# Source material
------

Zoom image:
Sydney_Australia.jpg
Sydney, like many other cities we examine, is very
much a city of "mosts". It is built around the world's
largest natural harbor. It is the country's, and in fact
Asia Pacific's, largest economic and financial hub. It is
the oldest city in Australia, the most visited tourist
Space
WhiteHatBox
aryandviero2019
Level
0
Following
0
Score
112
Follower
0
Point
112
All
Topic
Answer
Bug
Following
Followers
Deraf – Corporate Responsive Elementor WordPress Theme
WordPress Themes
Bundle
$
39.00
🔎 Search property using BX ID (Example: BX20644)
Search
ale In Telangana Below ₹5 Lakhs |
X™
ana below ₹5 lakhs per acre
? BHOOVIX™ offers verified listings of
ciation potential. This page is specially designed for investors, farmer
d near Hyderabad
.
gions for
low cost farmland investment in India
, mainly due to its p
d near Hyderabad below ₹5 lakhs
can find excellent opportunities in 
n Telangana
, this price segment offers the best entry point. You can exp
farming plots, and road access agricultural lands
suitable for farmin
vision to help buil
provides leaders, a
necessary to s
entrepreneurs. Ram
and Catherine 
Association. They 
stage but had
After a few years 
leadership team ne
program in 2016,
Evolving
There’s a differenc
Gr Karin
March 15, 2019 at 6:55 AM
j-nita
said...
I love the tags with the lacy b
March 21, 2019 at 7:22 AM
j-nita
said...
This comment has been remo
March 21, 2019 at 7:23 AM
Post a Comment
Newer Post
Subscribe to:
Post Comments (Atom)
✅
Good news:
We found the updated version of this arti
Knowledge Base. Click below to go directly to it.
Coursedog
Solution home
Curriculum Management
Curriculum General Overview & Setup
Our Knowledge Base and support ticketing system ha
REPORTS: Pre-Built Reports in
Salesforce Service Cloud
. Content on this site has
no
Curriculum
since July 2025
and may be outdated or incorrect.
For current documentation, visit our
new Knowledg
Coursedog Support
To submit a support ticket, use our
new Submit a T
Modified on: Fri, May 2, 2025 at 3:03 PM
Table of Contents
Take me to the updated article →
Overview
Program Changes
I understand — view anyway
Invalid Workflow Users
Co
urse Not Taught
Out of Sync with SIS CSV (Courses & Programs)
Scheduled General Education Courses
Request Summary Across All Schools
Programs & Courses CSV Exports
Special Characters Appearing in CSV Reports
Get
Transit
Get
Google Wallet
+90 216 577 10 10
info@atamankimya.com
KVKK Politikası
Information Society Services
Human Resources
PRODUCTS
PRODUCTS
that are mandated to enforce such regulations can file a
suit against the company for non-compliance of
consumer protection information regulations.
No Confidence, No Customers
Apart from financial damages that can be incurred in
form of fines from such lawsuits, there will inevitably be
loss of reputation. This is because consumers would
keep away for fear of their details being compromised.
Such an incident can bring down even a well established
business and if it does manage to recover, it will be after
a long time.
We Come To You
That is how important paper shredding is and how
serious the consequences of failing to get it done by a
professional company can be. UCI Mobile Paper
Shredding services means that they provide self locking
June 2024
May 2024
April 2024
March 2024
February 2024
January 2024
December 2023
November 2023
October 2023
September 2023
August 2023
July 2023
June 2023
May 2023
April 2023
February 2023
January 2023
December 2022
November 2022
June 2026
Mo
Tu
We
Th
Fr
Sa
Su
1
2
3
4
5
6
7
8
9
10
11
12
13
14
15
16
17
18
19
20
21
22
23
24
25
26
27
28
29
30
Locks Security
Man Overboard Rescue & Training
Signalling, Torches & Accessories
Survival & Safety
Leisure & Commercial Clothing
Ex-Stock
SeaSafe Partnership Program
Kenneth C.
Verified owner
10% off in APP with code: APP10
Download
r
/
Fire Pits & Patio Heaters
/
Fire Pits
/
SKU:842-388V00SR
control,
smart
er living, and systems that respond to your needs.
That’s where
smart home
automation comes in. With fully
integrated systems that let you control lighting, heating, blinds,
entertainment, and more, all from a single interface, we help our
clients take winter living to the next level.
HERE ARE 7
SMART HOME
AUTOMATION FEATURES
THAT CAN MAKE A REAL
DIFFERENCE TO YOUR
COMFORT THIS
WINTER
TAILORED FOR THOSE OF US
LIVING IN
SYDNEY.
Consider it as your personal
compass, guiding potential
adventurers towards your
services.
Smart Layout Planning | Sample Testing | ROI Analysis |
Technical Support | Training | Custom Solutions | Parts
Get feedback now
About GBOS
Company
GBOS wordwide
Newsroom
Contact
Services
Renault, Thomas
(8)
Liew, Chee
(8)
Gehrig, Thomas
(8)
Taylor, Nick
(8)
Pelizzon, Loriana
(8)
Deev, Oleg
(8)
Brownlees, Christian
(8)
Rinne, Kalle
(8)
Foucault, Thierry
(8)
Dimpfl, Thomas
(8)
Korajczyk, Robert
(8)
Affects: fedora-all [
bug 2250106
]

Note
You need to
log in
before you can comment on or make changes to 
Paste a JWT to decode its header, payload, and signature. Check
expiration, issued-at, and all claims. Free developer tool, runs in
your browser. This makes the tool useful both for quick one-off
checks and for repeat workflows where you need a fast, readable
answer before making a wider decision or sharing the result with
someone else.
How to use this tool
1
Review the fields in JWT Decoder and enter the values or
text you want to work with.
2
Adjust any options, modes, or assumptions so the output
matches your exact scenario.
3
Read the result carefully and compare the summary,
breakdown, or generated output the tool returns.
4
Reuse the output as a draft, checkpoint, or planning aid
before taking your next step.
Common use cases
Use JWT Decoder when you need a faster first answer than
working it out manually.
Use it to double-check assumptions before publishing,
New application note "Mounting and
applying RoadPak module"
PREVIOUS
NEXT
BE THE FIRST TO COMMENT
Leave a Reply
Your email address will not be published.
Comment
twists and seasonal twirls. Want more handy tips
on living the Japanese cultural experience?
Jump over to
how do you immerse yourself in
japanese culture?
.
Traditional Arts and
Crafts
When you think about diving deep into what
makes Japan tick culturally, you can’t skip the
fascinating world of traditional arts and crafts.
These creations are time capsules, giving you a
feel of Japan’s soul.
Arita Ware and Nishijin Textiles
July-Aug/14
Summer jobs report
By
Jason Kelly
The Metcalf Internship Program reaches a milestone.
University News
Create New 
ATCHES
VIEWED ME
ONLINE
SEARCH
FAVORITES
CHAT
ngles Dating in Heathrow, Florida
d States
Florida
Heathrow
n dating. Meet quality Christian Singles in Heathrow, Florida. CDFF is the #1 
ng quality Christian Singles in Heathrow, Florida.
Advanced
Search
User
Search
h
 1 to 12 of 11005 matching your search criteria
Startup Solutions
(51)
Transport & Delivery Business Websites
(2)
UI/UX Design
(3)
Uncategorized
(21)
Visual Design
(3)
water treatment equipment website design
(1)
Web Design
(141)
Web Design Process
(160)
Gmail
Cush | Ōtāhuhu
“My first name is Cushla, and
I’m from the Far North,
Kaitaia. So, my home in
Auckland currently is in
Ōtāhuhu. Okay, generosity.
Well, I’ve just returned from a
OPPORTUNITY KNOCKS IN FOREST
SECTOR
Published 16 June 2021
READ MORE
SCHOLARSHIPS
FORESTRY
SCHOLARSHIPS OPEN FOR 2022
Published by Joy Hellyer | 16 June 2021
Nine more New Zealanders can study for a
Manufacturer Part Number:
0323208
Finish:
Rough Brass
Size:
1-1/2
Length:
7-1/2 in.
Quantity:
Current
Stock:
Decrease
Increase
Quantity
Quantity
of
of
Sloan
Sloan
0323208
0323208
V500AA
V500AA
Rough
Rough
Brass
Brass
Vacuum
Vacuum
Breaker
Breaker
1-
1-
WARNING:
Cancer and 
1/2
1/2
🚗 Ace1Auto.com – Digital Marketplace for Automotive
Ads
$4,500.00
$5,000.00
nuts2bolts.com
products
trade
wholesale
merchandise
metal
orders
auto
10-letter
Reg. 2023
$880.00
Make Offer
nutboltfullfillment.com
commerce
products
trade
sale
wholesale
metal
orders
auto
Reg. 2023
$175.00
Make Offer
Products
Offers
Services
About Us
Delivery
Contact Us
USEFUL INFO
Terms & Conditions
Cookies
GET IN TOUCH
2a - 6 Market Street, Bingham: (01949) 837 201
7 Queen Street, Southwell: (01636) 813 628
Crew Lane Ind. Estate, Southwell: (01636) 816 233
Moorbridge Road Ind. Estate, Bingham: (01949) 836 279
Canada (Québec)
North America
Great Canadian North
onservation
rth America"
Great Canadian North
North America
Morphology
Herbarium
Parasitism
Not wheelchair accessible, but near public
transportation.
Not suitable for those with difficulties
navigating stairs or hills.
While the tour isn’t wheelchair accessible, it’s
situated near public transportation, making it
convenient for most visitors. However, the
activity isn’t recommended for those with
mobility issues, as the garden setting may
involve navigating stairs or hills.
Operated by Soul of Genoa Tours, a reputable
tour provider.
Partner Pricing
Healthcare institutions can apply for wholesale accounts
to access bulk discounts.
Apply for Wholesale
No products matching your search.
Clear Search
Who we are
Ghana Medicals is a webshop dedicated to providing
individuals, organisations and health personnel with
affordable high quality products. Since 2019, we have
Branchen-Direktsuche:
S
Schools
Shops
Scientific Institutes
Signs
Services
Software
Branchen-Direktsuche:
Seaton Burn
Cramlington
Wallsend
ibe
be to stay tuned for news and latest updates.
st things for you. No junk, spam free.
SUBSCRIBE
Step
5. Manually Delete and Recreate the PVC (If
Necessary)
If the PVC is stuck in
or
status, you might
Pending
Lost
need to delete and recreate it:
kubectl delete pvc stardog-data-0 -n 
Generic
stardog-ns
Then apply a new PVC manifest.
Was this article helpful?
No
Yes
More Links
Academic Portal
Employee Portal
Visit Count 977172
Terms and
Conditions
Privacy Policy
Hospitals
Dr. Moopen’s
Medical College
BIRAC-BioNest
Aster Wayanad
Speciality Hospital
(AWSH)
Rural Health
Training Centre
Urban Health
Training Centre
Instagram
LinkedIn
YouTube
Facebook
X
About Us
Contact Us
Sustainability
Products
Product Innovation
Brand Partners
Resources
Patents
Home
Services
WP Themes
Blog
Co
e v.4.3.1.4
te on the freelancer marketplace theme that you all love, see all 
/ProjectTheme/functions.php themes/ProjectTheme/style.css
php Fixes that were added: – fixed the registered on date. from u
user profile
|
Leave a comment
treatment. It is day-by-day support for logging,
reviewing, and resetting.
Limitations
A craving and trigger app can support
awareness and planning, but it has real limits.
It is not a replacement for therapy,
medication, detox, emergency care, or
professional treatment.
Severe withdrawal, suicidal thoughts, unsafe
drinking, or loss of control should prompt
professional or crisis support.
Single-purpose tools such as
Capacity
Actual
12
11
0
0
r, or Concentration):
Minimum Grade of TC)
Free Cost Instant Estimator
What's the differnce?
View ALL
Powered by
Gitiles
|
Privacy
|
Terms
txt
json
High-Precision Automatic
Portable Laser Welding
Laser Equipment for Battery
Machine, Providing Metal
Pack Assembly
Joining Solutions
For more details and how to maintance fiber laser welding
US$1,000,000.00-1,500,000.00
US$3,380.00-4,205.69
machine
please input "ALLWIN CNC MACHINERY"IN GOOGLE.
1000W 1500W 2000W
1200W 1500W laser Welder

------

# Work instruction
Which lines hold the string "article"? Copy all of them from the data above.

# Task result
Take me to the updated article →
Was this article helpful?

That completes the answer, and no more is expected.